I share customers’ anger about the scale of water bill rises they seem likely to face. They are rightly furious at being left to pay the price of Conservative failure. I am grateful that the party opposite has indicated support for the Bill. It is just a shame its support has come so late. In December last year, while they were still in government, I called a vote on introducing a ban on unjustified bonuses for water bosses, but they refused to do it. They could have acted at any point over the past 14 years, but they would not do it. There have been many times in history when Labour has had to clean up the Tories’ mess, but rarely quite so literally as cleaning up the raw sewage polluting our country’s waterways.
I believe that this Bill is disappointing. It almost totally ignores the financials of the companies, and that is the root of the problem. Unless we fix the financials, we will not fix the problem. Thames Water, for example, has £17 billion of debt, and it is currently expected to have a further £3 billion of debt by the end of January.

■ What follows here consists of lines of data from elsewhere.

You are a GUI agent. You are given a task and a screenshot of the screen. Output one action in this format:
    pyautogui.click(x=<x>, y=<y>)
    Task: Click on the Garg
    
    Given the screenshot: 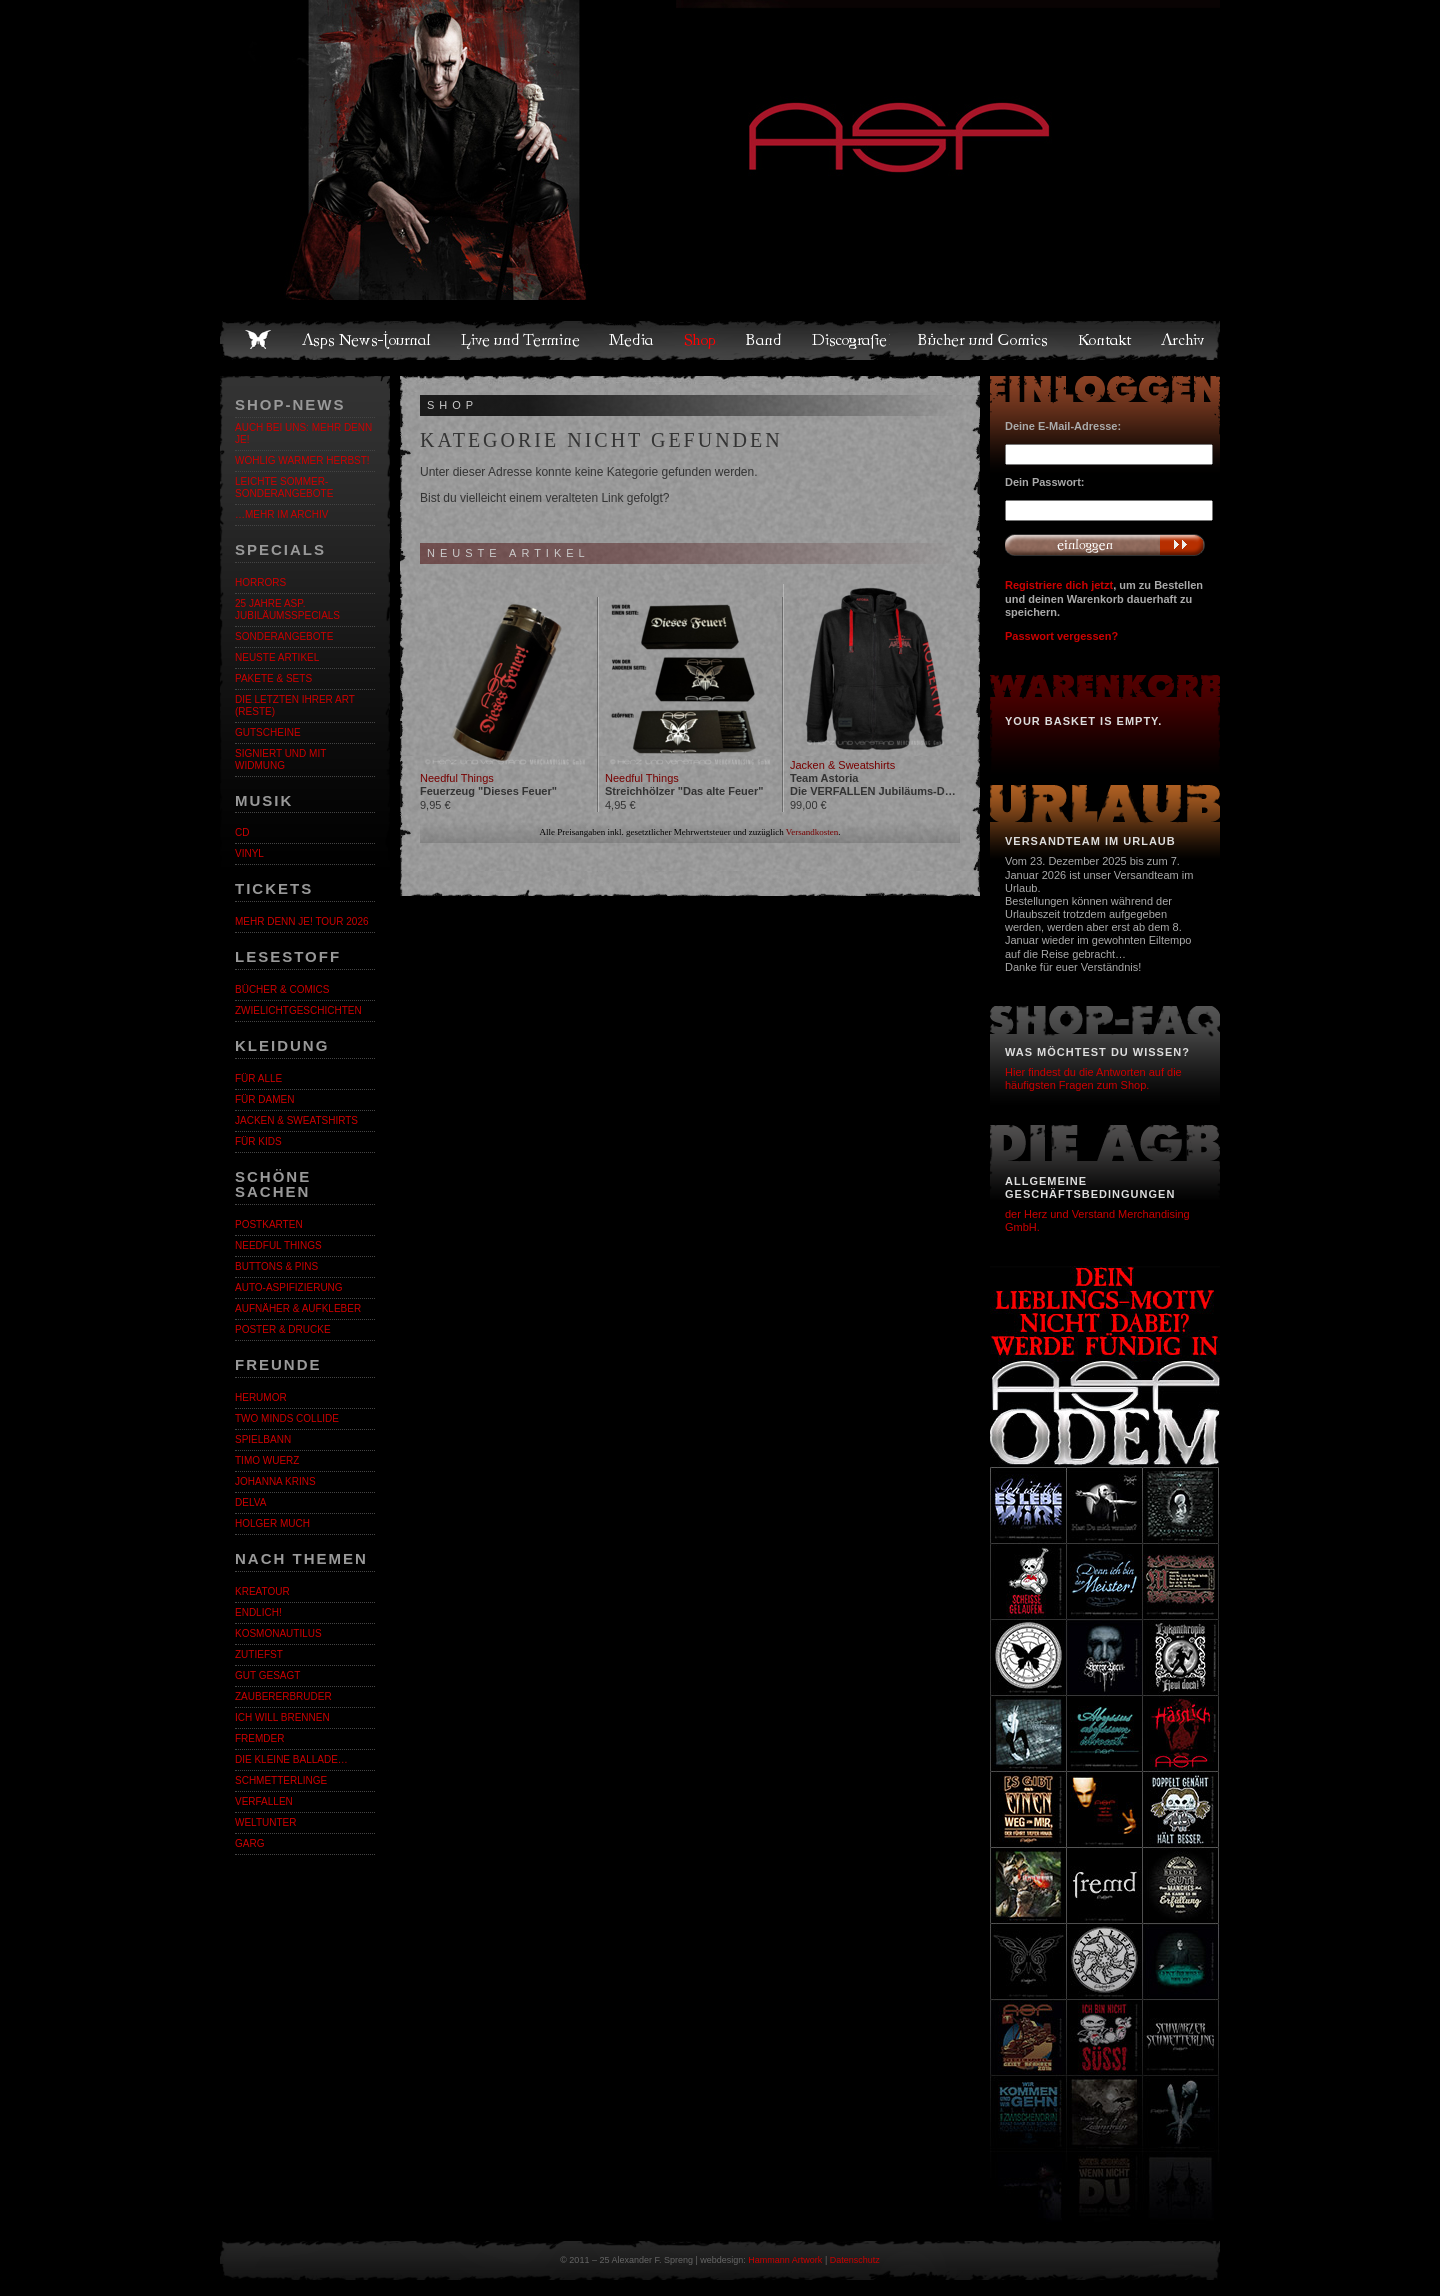 What is the action you would take?
    pyautogui.click(x=249, y=1843)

If that happens, it will cost Thames Water an extra £334 million a year, which means that 46% of the bill of every single one of the 15 million bill payers will be funding interest payments—before the £20 billion of debt that the company will have is paid down. How does that make sense? How do we get this working again? That is not the route to a solution.

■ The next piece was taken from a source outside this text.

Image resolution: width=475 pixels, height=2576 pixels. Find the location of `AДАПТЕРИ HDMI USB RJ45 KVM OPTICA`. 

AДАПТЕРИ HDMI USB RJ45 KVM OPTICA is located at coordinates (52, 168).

The reason Thames Water is not in special administration is that, officially, it is unable, or unlikely to be able, to pay its debts. You do not need a GCSE in business to know that if a company currently has £16 billion of debt and £1.2 billion of cash flows, it is unlikely to be able to pay its debts. I believe that our Government are running scared. They are worried about being sued by big bad American vulture investors, and that is why they are not putting Thames Water into the special administration regime—a regime that was explicitly set up for exactly this purpose. I say to the Government, “Please, do not let Ofwat approve a price rise for Thames Water. Put the company into special administration and start to deal with the problems, because we will not be able to deal with them until we deal with the financials.”

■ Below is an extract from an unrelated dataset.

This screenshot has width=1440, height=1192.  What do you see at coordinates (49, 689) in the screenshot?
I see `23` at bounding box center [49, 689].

I have one minute and 17 seconds in which to ask the Government to steal some of these ideas. Yes, they should reform the three regulators, by putting them all together. In respect of clauses 10 and 11, why should consumers pay for financial losses following Government financial assistance? Why should not creditors and shareholders pay for those losses? It seems pretty weird to me. Pollution baselines should be established for each catchment; we should get that straight. Environment Agency permits for individual sewage treatment works should be reset. The capacity for each STW should be established, and the agency’s Environment Agency 3.0 multiplier should be applied to every one of them. There should also be volumetric flow meters, for which clause 3 does not provide—we are not getting them. I invite Members to read clause 3 themselves. We are getting event duration monitors but not flow meters, and that means we are back in the same place where we have been for the last 14 years. We need flow meters, so please can we insist on that? Finally, we need to haircut the debt: we need to get that £20 billion down to £5 billion. That should be the key focus, because then we will be back on a stable footing and able to invest as we need to.